Let's fetch and display the results in a more readable format.

In [None]:
try:
    # Take all results and display them
    results = result_ds.take_all()
    
    for i, item in enumerate(results):
        print(f"Prompt {i+1}: {item['prompt']}")
        print(f"\nResponse:\n{item['response']}")
        print("-" * 80)
        print()
except NameError:
    print("No results to display. Batch inference may have failed.")

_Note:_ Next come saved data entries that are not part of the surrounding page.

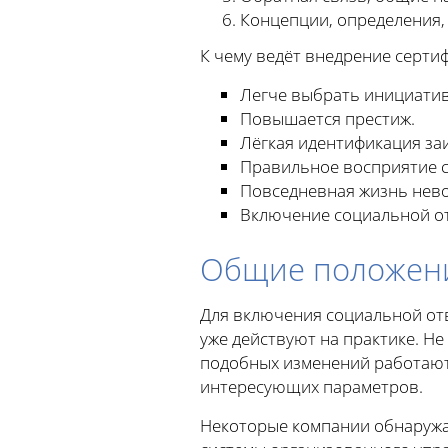
Концепции, определения,
К чему ведёт внедрение серти
Легче выбрать инициатив
Повышается престиж.
Лёгкая идентификация за
Правильное восприятие с
Повседневная жизнь нево
Включение социальной от
Общие положен
Для включения социальной отв
уже действуют на практике. Не
подобных изменений работают 
интересующих параметров.
Некоторые компании обнаружат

## 8. Memory and Performance Analysis

Let's check GPU memory usage and other resources. Monitoring memory usage is critical when working with large models on systems with limited VRAM.

In [None]:
try:
    # Only works if you have nvidia-smi available
    !nvidia-smi
except:
    print("nvidia-smi not available or not accessible from the notebook")
    
    # Alternative memory check using Python
    import torch
    if torch.cuda.is_available():
        print(f"CUDA available: {torch.cuda.is_available()}")
        print(f"Current GPU: {torch.cuda.current_device()}")
        print(f"GPU Name: {torch.cuda.get_device_name()}")
        print(f"Total GPU memory: {torch.cuda.get_device_properties(0).total_memory / 1e9:.2f} GB")
        print(f"Allocated memory: {torch.cuda.memory_allocated() / 1e9:.2f} GB")
        print(f"Cached memory: {torch.cuda.memory_reserved() / 1e9:.2f} GB")
    else:
        print("CUDA not available")

## 9. Cleanup

Always shut down Ray when you're done to free up resources. This is especially important when working with limited GPU memory.

In [None]:
# Shutdown Ray to free resources
ray.shutdown()
print("Ray has been shut down.")

## 10. Additional Recommendations for Limited Hardware

The reference hardware specification (Intel Core i7-10875H, 32GB RAM, RTX 2080 with 8GB VRAM) presents some specific challenges:

1. The RTX 2080 with 8GB VRAM is at the minimum threshold for running Llama-3.1-8B
2. WSL adds overhead to GPU performance and memory management
3. System processes may compete for GPU resources

If encountering persistent memory issues:

1. Try using WSL memory configuration to optimize memory allocation
2. Create a `.wslconfig` file in the Windows user directory with:
   ```
   [wsl2]
   memory=24GB
   swap=8GB
   ```
3. Consider using a smaller model first to test the workflow
4. Run the Ray Dashboard (http://localhost:8265) to monitor cluster resources
5. Add `swap_ratio=0.5` to `config` to enable swap memory (slower but helps with OOM)

Remember that batch inference is memory-intensive, but the optimized configuration provided in this notebook should work on systems with 8GB VRAM with careful management.